• _About this exercise_:
Scan the records below. Report the number of lines containing the word "minus", and nothing more.

━━━ Provided records

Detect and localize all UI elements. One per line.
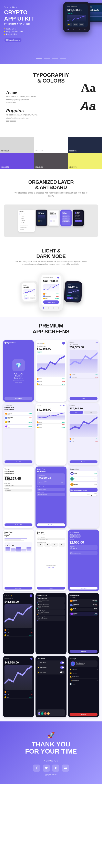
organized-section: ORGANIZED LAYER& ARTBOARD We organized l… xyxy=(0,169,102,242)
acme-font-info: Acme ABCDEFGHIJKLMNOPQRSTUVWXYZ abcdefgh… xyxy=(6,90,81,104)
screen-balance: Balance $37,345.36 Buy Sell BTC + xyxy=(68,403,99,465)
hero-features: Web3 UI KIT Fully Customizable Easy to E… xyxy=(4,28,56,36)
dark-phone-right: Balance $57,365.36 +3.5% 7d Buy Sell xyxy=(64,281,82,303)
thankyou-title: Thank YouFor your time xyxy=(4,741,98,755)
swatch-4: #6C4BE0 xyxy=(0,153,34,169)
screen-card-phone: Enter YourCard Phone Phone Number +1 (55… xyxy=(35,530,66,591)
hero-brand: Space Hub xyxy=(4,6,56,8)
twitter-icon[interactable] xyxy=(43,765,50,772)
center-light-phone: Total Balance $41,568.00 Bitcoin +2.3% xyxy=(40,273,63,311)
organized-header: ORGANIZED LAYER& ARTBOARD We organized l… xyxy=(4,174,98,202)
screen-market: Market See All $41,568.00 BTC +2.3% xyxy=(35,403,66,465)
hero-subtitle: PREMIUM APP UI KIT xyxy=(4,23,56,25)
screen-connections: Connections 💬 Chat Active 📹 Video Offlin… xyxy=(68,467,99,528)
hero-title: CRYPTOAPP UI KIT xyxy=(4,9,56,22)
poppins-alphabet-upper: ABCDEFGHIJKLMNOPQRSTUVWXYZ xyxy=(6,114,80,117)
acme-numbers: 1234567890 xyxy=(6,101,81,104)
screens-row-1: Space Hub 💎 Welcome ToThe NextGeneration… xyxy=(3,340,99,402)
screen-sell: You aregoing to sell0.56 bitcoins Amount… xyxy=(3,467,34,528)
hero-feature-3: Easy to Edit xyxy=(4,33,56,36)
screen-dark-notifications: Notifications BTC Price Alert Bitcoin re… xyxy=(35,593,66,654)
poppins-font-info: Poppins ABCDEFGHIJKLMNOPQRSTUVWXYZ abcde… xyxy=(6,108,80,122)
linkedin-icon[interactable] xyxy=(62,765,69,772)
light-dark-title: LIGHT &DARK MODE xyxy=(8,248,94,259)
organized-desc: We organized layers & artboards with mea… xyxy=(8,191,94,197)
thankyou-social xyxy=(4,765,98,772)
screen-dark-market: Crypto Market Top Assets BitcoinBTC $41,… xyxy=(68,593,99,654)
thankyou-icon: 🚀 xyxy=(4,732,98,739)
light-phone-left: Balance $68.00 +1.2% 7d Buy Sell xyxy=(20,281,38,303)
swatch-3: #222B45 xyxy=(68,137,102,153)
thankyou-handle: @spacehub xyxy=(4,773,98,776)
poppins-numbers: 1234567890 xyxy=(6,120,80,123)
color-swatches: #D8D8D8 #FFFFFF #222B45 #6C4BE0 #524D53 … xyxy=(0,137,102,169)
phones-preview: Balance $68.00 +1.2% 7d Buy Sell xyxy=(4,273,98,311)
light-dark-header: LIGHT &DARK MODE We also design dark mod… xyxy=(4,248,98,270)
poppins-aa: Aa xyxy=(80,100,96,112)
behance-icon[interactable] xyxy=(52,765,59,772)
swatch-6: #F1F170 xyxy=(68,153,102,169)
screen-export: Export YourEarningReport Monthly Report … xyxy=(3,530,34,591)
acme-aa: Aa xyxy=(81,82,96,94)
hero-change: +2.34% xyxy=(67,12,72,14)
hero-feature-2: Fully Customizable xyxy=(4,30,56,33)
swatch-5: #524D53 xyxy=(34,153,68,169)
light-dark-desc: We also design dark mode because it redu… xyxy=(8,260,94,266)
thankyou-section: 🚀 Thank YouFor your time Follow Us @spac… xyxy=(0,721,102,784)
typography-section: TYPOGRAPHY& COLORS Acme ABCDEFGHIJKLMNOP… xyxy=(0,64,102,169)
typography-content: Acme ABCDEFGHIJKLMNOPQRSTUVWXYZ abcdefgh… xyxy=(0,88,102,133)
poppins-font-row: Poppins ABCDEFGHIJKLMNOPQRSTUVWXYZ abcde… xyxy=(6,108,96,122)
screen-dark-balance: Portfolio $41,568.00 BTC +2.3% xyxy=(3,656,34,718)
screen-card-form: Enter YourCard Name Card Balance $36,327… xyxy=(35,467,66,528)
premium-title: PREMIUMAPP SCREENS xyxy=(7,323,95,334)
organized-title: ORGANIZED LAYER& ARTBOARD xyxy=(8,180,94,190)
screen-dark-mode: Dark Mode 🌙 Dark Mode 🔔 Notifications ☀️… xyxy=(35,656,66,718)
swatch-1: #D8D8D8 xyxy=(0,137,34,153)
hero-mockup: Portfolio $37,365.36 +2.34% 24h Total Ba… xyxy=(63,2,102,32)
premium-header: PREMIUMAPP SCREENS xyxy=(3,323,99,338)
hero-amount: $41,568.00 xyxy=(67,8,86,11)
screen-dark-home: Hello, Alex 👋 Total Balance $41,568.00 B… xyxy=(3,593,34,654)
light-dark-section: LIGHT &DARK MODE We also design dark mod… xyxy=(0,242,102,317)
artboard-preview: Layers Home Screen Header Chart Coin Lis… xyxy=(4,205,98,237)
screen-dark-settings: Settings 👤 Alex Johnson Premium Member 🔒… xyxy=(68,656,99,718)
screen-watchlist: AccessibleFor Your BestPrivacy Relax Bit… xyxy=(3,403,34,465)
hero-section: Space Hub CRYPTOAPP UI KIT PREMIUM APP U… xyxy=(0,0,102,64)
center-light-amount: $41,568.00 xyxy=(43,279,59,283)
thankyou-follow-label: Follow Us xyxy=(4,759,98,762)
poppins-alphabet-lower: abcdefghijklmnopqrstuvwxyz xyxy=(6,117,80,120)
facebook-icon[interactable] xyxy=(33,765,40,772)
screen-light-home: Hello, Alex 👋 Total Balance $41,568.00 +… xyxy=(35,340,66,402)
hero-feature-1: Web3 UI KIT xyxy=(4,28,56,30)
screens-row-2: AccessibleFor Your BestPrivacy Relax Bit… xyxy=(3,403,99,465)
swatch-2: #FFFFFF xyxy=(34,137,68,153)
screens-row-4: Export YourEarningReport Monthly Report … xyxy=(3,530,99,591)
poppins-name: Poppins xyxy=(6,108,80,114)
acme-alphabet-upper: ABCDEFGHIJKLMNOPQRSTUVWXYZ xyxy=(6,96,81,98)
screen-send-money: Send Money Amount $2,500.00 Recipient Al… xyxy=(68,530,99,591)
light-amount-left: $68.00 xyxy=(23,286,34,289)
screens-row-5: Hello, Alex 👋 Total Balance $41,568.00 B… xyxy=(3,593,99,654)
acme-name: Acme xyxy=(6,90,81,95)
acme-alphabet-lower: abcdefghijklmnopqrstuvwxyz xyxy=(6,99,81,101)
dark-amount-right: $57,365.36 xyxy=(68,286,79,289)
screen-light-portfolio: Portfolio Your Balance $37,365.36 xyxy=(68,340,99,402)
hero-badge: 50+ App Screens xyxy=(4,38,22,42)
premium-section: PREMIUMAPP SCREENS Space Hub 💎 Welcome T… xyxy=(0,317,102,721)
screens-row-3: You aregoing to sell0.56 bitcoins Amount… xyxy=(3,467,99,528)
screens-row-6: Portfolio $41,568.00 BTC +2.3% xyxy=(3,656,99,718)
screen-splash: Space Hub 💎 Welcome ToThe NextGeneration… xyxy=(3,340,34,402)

━━━━━━
━━━ Provided records

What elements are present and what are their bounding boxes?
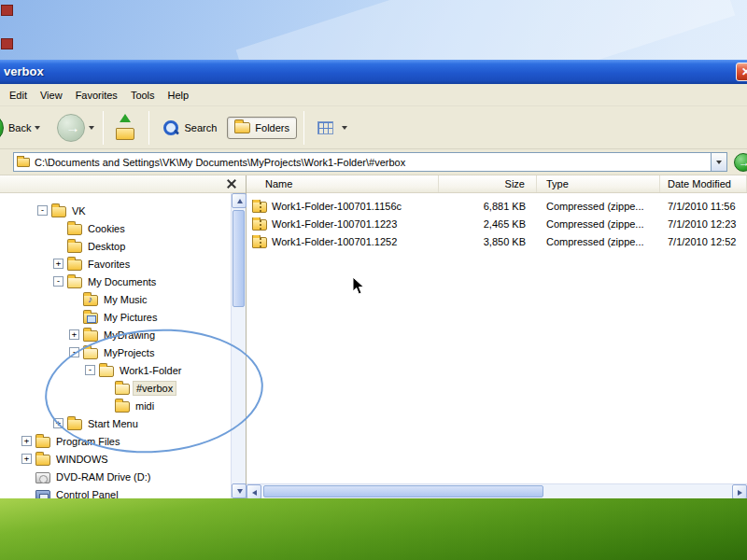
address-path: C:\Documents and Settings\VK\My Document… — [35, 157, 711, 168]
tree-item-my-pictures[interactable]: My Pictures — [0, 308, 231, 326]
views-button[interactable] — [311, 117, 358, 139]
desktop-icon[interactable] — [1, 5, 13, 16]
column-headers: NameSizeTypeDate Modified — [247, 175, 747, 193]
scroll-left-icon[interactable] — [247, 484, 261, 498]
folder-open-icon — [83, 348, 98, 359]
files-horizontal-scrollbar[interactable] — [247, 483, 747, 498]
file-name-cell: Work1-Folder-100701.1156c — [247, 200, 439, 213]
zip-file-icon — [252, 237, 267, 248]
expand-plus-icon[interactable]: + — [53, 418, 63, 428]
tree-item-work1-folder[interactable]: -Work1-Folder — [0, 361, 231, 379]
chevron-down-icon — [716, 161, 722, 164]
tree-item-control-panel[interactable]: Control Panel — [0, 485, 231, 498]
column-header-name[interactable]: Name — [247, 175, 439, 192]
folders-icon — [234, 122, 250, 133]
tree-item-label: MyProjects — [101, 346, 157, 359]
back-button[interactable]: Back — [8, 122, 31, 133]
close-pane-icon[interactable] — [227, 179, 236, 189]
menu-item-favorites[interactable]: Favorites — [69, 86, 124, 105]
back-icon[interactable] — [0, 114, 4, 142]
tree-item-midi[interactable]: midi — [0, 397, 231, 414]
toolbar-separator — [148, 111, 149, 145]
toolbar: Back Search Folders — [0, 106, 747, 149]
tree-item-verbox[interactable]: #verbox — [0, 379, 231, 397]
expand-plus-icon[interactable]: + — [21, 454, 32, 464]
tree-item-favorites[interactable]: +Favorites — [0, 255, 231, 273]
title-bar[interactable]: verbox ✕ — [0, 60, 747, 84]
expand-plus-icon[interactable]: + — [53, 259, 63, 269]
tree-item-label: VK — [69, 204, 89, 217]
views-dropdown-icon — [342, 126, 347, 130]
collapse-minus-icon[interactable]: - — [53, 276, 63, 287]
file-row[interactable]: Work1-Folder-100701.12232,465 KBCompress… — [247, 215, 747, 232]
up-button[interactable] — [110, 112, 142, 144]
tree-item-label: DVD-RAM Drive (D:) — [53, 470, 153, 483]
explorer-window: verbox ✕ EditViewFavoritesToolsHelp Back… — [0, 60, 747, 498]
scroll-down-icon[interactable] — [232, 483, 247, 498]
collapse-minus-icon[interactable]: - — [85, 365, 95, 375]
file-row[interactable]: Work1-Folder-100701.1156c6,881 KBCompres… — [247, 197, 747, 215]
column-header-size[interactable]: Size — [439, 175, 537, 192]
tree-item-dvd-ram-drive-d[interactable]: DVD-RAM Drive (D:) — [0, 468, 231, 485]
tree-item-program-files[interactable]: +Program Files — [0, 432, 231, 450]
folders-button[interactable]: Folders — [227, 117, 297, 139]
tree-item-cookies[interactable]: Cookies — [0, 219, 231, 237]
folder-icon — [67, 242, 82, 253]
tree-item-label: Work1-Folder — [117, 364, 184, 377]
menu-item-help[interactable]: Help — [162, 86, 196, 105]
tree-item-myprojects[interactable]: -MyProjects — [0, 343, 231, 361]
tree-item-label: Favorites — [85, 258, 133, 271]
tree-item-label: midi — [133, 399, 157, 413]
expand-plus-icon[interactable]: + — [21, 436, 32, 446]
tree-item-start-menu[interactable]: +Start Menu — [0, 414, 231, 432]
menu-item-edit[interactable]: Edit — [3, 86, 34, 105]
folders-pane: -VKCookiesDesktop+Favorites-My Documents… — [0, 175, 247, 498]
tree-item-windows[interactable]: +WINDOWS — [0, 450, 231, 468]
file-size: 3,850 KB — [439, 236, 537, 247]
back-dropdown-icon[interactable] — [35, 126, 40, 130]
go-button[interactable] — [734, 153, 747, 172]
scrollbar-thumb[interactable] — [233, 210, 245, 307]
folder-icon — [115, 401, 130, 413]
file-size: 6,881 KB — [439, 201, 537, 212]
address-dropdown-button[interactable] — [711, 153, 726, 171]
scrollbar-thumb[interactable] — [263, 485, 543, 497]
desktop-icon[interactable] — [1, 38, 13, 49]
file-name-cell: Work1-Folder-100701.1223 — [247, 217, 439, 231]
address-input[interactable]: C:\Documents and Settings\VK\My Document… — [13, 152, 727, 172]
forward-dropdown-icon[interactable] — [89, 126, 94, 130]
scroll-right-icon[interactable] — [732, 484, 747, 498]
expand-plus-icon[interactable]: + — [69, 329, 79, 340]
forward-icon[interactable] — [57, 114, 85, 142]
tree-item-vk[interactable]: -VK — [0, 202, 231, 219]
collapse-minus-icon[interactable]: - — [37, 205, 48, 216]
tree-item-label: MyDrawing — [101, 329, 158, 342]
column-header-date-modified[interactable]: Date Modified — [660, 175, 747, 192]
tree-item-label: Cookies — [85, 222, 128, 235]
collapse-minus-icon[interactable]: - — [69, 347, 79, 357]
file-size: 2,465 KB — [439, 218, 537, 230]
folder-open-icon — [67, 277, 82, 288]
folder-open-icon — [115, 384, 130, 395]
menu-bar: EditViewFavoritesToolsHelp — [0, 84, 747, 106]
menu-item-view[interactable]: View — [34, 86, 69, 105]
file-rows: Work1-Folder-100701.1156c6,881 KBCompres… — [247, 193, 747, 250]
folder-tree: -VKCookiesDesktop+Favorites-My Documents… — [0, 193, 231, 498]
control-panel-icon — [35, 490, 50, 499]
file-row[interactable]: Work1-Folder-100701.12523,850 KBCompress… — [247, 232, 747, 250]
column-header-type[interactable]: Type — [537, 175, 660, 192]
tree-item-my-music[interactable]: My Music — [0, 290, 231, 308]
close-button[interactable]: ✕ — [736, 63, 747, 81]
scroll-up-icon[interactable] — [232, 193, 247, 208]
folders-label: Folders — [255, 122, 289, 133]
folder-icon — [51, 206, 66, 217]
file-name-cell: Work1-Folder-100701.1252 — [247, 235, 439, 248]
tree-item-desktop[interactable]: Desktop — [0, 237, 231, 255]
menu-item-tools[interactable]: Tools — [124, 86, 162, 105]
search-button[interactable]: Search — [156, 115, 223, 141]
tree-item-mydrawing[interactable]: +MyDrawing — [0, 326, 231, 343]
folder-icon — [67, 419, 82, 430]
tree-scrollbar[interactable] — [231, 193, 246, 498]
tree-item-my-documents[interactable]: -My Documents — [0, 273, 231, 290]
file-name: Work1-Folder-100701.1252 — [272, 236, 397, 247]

━━━━━━
━━━ Provided records

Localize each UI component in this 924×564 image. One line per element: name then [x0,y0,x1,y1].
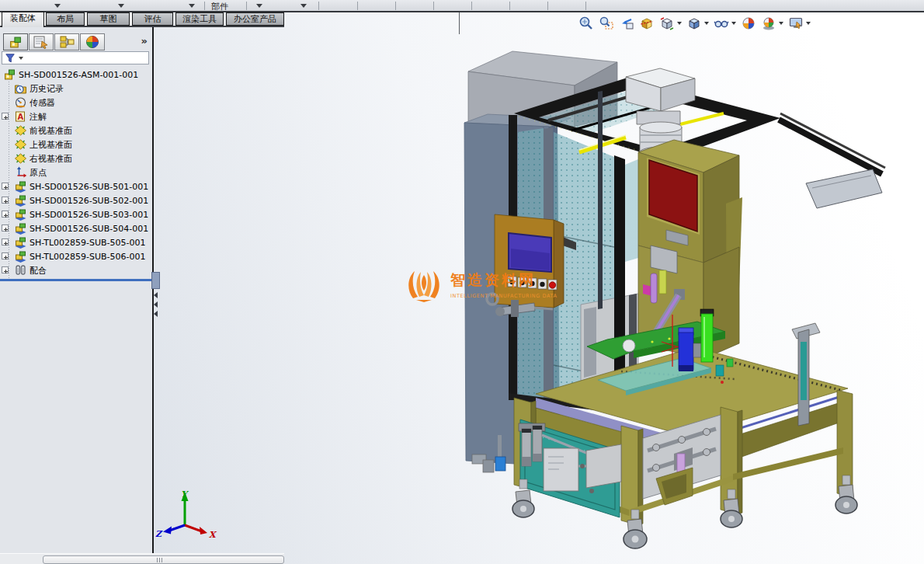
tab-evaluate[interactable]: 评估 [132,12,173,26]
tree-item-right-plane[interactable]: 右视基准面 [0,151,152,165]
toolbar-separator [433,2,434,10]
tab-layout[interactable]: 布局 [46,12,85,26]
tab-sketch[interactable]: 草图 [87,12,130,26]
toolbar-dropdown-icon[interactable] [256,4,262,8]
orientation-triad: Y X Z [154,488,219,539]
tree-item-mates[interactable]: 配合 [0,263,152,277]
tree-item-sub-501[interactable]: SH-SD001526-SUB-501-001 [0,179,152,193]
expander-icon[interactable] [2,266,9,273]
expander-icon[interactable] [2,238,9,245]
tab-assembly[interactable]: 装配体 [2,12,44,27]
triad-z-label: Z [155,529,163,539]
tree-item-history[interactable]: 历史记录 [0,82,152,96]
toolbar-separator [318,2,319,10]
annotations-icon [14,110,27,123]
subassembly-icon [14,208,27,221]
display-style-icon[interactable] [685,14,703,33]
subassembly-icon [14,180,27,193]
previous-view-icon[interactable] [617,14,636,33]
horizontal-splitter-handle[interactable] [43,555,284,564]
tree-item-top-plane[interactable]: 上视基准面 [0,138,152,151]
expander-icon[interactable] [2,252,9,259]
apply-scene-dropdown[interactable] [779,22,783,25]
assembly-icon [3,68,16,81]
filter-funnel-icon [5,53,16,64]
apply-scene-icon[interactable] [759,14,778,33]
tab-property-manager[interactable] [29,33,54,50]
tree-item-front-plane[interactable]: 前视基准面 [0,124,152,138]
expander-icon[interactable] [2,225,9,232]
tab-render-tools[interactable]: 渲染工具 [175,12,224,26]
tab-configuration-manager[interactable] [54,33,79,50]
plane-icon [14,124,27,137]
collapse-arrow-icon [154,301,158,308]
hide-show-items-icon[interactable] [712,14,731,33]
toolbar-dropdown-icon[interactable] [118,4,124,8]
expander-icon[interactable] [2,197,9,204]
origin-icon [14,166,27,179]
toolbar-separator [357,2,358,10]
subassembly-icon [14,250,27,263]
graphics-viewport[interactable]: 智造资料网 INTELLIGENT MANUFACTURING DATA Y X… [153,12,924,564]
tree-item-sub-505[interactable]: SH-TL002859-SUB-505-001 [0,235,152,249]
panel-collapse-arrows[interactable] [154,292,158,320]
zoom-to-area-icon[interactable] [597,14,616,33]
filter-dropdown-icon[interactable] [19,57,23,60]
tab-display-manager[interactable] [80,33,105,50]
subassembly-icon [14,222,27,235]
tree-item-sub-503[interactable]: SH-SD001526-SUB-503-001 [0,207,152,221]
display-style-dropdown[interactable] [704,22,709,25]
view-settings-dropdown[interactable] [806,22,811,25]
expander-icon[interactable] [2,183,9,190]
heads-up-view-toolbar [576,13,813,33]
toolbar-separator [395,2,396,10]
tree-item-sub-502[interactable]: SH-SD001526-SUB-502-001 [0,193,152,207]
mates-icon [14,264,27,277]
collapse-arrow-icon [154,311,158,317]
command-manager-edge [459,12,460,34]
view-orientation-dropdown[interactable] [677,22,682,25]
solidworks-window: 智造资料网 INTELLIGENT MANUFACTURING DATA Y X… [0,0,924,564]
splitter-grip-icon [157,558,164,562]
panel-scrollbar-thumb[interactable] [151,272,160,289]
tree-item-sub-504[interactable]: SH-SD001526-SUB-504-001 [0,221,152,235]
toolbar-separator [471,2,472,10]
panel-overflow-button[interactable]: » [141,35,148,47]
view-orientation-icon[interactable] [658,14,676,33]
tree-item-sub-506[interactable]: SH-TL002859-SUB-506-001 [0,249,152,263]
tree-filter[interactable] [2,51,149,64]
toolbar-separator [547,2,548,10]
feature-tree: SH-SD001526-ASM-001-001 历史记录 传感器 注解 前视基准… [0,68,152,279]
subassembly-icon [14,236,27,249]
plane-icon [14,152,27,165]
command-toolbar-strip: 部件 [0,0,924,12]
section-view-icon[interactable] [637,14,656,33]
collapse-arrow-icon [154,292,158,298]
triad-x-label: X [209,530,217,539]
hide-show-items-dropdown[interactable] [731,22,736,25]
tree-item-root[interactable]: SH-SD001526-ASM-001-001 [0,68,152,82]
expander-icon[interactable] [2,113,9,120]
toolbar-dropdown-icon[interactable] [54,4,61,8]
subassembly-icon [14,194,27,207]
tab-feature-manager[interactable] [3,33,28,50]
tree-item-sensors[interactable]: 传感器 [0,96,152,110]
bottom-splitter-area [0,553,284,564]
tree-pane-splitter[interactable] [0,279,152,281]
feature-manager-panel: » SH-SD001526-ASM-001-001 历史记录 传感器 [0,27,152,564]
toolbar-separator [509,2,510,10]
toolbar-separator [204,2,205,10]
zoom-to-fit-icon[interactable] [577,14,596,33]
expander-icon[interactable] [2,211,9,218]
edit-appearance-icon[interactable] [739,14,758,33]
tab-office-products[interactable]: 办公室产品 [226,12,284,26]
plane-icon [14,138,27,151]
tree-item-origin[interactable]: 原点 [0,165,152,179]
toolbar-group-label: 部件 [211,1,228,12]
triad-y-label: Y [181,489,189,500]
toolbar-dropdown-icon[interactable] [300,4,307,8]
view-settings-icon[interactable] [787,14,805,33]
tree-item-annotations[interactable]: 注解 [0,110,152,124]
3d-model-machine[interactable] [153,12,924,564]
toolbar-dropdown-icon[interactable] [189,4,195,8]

━━━━━━

• _Answer for the task_:
4